My favorite band, The Maine, has a song on their most recent record called "Another Night on Mars." It's a wonderful song guaranteed to make you feel nostalgic and think of your friends. There is one line, however, that has stuck with me since the first time I heard it:
"With friends like ours, anywhere is home."
We tend to think of home as the place we physically reside. Where we sleep, eat, sit on the couch and watch hours of Netflix. Or we think of it as the place we grew up in — our hometown where our families live.
I believe that the concept of home does not only apply to where you live and grew up. Home is an idea, a moment in time, a feeling.
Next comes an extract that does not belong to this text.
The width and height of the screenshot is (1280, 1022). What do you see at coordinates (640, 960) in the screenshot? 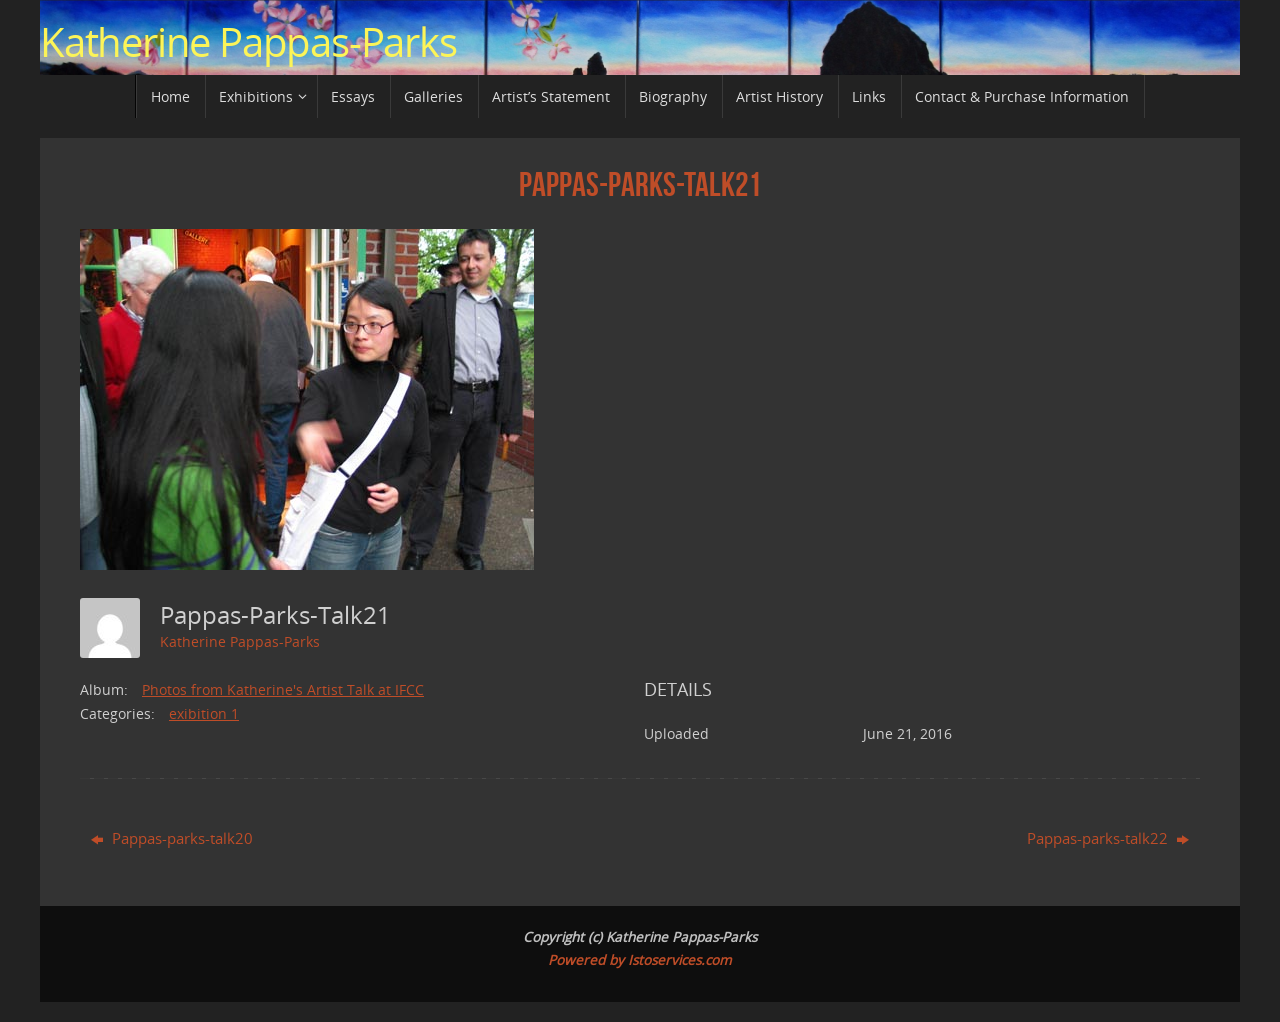 I see `Powered by Istoservices.com` at bounding box center [640, 960].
Last Spring, I was lucky enough to be able to spend ten days in Madrid, Barcelona and Rome with my best friends. It was my first time ever being out of the country, and I was thousands of miles away from my hometown of Pembroke Pines, Fla. We were disoriented by the six hour time difference, extremely sleep-deprived and jet-lagged, but ready for adventure nonetheless.
Now, we had the full tourist experience. We saw the Prado, the Colosseum, the Vatican, St. Peters Basilica, the Pantheon, the Spanish Steps. You name it, we probably went there. The moments that stick out, though, involve the people I was with, rather than the places I went.
I think of how cool and sophisticated we felt, sitting down at a Spanish cafe and asking the waiter if we could have a bottle of their "finest wine." I think of us running through the rain in Madrid desperately trying to squeeze onto a bus with way too many people. I think of how we all got sick at one point and how we took care of each other, providing one another with Tylenol, water bottles, and a ridiculous amount of coffee. I think of the hidden coffee shop we found on a rooftop in Barcelona that had an amazing view of the city (and smelled strongly of weed).
In particular, I think of a quaint restaurant in Rome where we were seated outside. There were two men standing near our table with a guitar and an accordion, playing the stereotypical music you hear in the movies when you think of Italy.
I remember taking in the atmosphere and then looking around the table at my friends. I had never felt more at home than in that moment.
Home should evoke a feeling of familiarity and reassurance. Home should make you think of the people you love. For those who watch "The Office," in the season finale, Creed pointed out that, "No matter how you get there or where you end up, human beings have this miraculous gift to make that place home."
I was on a different continent, in a completely new culture, trying to navigate through languages that I couldn't speak. But I found home in a small corner of Italy that day.